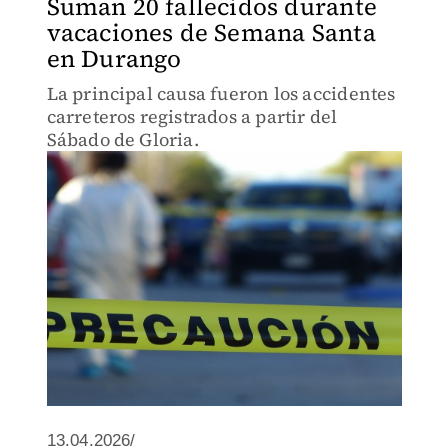
Suman 20 fallecidos durante
vacaciones de Semana Santa
en Durango
La principal causa fueron los accidentes
carreteros registrados a partir del
Sábado de Gloria.
13.04.2026/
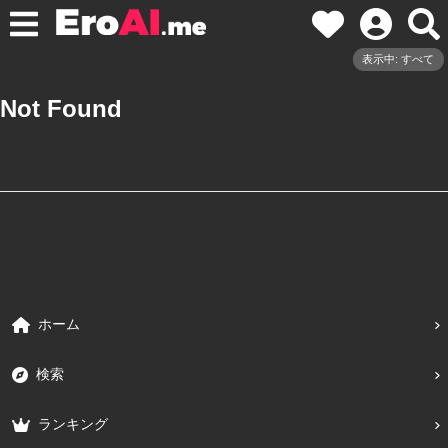
表示中: すべて
Not Found
ホーム
検索
ランキング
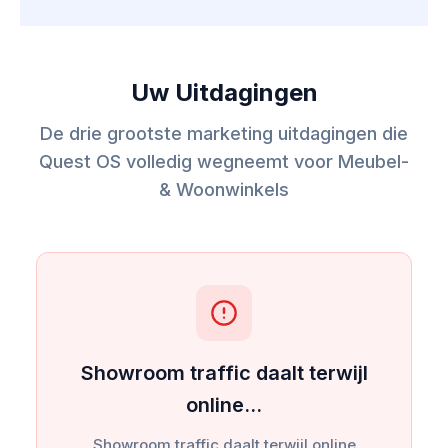
Uw Uitdagingen
De drie grootste marketing uitdagingen die
Quest OS volledig wegneemt voor Meubel-
& Woonwinkels
Showroom traffic daalt terwijl
online…
Showroom traffic daalt terwijl online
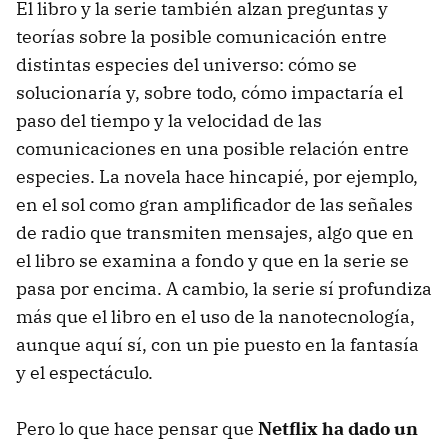
El libro y la serie también alzan preguntas y
teorías sobre la posible comunicación entre
distintas especies del universo: cómo se
solucionaría y, sobre todo, cómo impactaría el
paso del tiempo y la velocidad de las
comunicaciones en una posible relación entre
especies. La novela hace hincapié, por ejemplo,
en el sol como gran amplificador de las señales
de radio que transmiten mensajes, algo que en
el libro se examina a fondo y que en la serie se
pasa por encima. A cambio, la serie sí profundiza
más que el libro en el uso de la nanotecnología,
aunque aquí sí, con un pie puesto en la fantasía
y el espectáculo.
Pero lo que hace pensar que
Netflix ha dado un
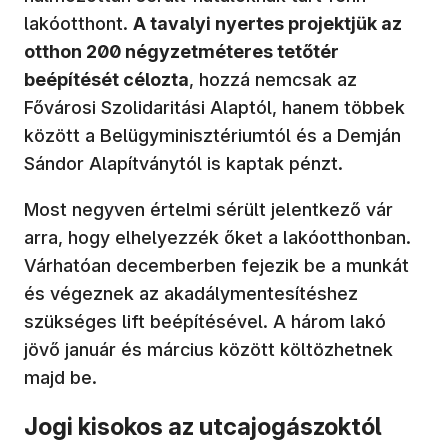
lakóotthont.
A tavalyi nyertes projektjük az
otthon 200 négyzetméteres tetőtér
beépítését célozta
, hozzá nemcsak az
Fővárosi Szolidaritási Alaptól, hanem többek
között a Belügyminisztériumtól és a Demján
Sándor Alapítványtól is kaptak pénzt.
Most negyven értelmi sérült jelentkező vár
arra, hogy elhelyezzék őket a lakóotthonban.
Várhatóan decemberben fejezik be a munkát
és végeznek az akadálymentesítéshez
szükséges lift beépítésével. A három lakó
jövő január és március között költözhetnek
majd be.
Jogi kisokos az utcajogászoktól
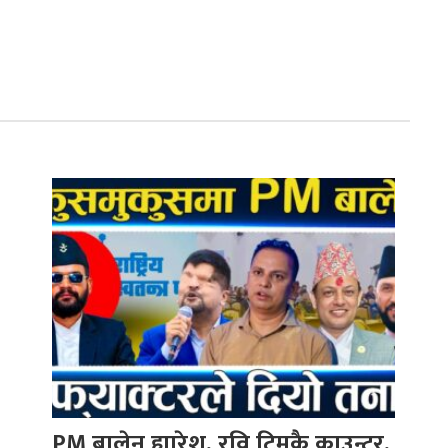
PM बालेन ह्यारेश, रवि टिमकै काउन्टर,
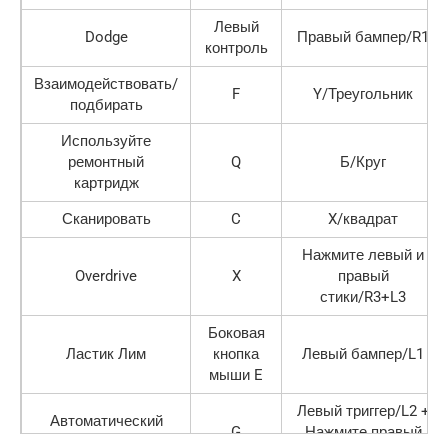
Левый
Dodge
Правый бампер/R1
контроль
Взаимодействовать/
F
Y/Треугольник
подбирать
Используйте
ремонтный
Q
Б/Круг
картридж
Сканировать
C
X/квадрат
Нажмите левый и
Overdrive
X
правый
стики/R3+L3
Боковая
Ластик Лим
кнопка
Левый бампер/L1
мыши E
Левый триггер/L2 +
Автоматический
G
Нажмите правый
взлом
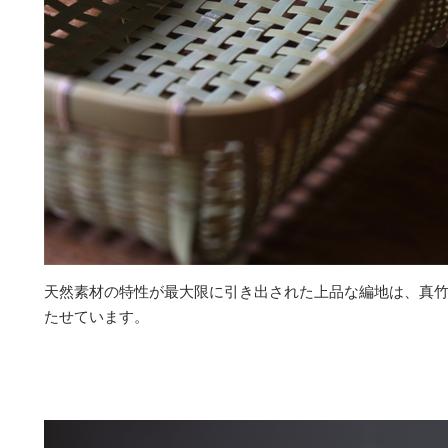
天然素材の特性が最大限に引き出された上品な編地は、真
たせています。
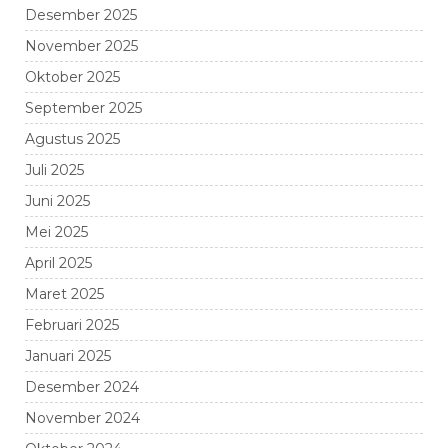
Desember 2025
November 2025
Oktober 2025
September 2025
Agustus 2025
Juli 2025
Juni 2025
Mei 2025
April 2025
Maret 2025
Februari 2025
Januari 2025
Desember 2024
November 2024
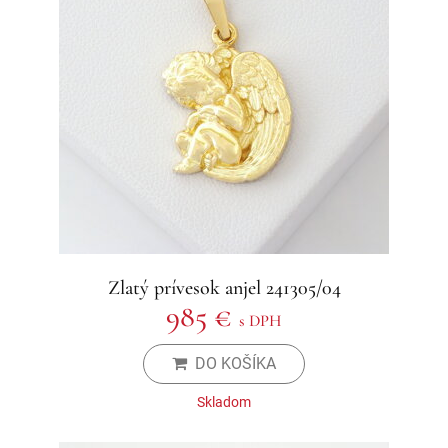
Zlatý prívesok anjel 241305/04
985 €
s DPH
DO KOŠÍKA
Skladom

———

WHAT TO WORK ON: Skip the pictures and copy exactly the lines from the one containing "Januari 2025" through the end of the material, both ends included.

TASK ANSWER:
Januari 2025
Desember 2024
November 2024
Zlatý prívesok anjel 241305/04
985 €
s DPH
DO KOŠÍKA
Skladom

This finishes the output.